Dataset entries
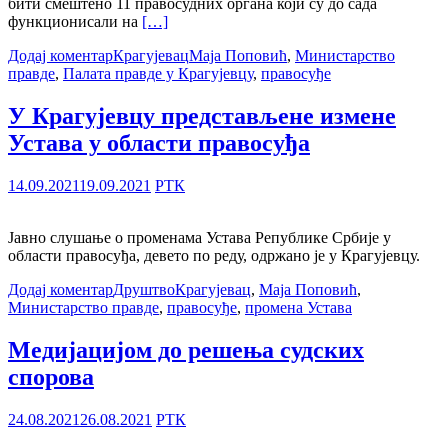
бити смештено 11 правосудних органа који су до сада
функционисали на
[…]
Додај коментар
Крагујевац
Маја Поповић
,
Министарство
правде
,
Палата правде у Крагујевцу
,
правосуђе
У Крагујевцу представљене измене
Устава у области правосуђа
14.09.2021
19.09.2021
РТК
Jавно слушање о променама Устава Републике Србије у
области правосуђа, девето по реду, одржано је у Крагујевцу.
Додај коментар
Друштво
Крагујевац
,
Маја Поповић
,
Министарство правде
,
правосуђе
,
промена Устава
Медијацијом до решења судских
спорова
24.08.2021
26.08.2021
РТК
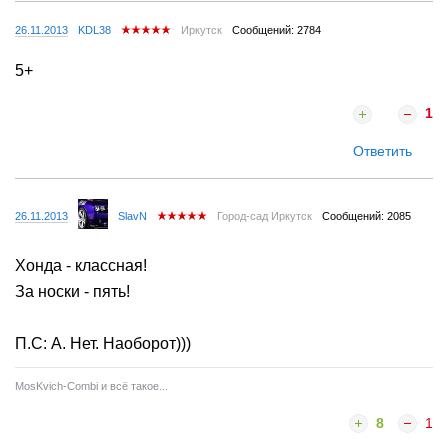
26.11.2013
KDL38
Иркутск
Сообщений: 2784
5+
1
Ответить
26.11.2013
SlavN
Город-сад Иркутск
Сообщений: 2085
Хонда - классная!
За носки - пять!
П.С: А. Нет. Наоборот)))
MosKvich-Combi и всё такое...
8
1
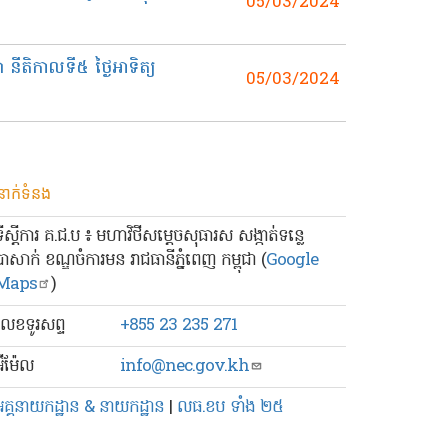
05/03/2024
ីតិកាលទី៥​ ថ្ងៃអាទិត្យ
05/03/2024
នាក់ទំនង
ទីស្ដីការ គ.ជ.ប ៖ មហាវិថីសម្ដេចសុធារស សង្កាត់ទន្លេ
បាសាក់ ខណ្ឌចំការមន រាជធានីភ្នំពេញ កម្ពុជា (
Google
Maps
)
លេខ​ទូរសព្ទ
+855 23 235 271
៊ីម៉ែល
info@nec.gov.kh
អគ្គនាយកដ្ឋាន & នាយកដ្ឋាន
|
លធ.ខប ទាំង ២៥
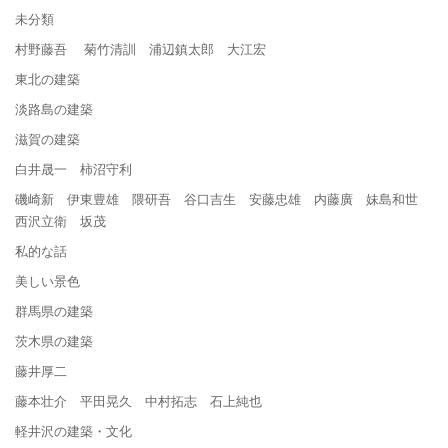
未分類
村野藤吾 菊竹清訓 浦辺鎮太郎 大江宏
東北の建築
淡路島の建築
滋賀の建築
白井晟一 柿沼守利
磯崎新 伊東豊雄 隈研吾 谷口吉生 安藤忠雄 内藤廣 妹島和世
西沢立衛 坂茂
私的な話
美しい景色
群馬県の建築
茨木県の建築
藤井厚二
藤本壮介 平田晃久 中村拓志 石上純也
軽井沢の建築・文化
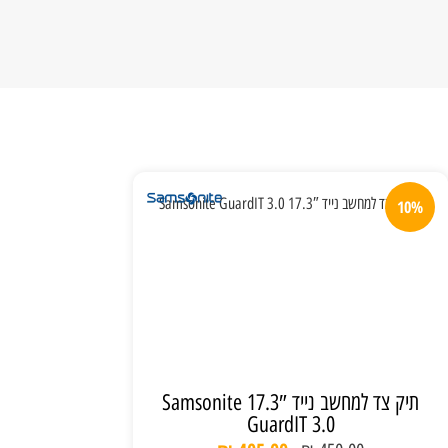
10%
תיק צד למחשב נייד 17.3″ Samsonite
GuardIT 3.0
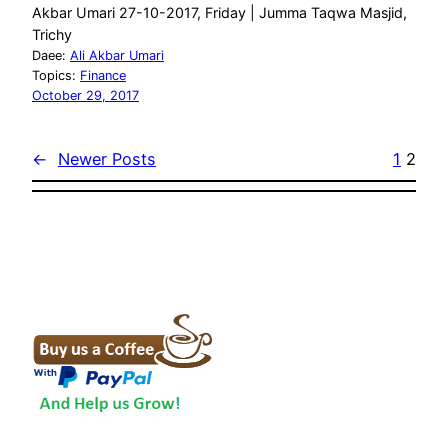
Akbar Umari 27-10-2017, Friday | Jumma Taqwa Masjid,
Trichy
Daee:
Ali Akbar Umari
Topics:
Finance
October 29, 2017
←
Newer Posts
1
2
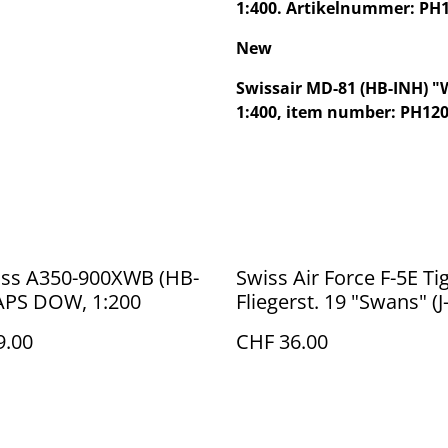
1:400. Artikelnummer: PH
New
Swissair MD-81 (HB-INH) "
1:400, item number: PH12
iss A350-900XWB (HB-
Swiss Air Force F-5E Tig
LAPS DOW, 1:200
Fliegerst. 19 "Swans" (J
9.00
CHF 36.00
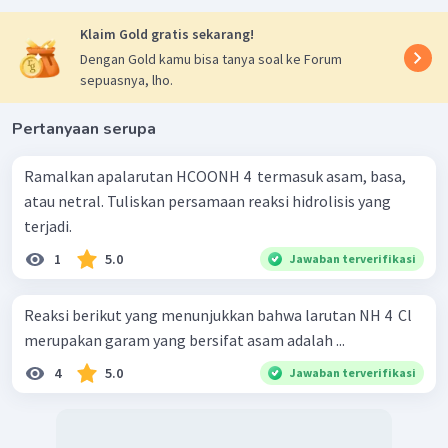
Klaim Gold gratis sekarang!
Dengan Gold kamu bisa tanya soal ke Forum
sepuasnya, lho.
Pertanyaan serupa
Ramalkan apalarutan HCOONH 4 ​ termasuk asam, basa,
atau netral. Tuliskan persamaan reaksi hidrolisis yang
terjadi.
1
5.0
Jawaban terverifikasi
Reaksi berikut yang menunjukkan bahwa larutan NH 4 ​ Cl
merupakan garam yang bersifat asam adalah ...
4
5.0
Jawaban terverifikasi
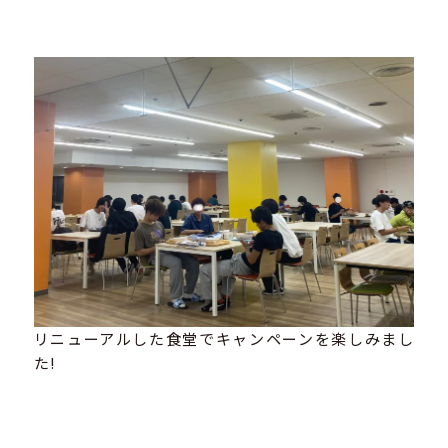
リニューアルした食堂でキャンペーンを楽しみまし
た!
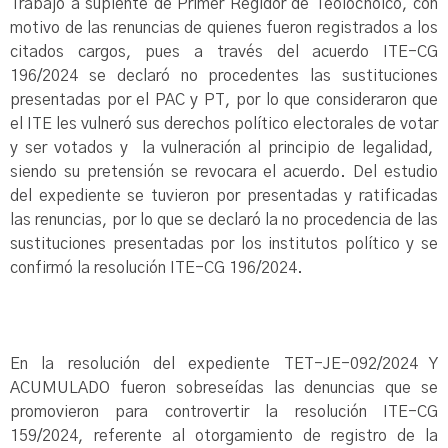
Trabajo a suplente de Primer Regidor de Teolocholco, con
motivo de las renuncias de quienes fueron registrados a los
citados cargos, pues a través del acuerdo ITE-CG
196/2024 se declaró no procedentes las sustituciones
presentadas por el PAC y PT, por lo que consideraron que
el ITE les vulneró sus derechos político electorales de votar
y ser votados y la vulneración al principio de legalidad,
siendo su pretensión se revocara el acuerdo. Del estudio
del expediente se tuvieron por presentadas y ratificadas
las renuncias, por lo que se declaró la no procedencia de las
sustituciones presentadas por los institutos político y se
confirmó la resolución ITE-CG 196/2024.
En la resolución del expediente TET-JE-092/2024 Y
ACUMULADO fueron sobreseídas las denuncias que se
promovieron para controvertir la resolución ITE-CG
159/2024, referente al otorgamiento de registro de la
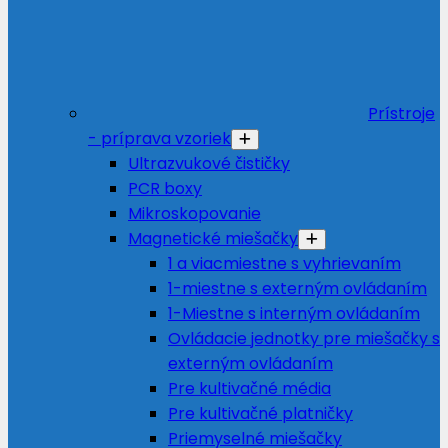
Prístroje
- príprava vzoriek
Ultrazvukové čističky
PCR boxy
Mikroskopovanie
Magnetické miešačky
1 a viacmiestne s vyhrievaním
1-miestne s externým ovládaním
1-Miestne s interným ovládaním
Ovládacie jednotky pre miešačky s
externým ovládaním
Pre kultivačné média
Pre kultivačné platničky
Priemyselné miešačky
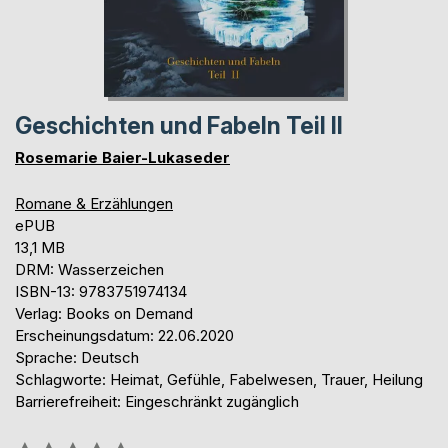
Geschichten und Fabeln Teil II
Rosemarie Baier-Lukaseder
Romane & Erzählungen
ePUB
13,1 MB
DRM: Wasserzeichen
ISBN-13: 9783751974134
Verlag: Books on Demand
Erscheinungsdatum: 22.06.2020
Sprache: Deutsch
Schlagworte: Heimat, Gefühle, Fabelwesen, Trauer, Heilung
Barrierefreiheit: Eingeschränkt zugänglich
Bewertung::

=== TASK DETAILS ===
From the line containing "Priemyselné miešačky" to the final line of the entries, both included, transcribe every line exactly, omit the pictures, and add nothing more.

=== TASK SOLUTION ===
Priemyselné miešačky
Geschichten und Fabeln Teil II
Rosemarie Baier-Lukaseder
Romane & Erzählungen
ePUB
13,1 MB
DRM: Wasserzeichen
ISBN-13: 9783751974134
Verlag: Books on Demand
Erscheinungsdatum: 22.06.2020
Sprache: Deutsch
Schlagworte: Heimat, Gefühle, Fabelwesen, Trauer, Heilung
Barrierefreiheit: Eingeschränkt zugänglich
Bewertung::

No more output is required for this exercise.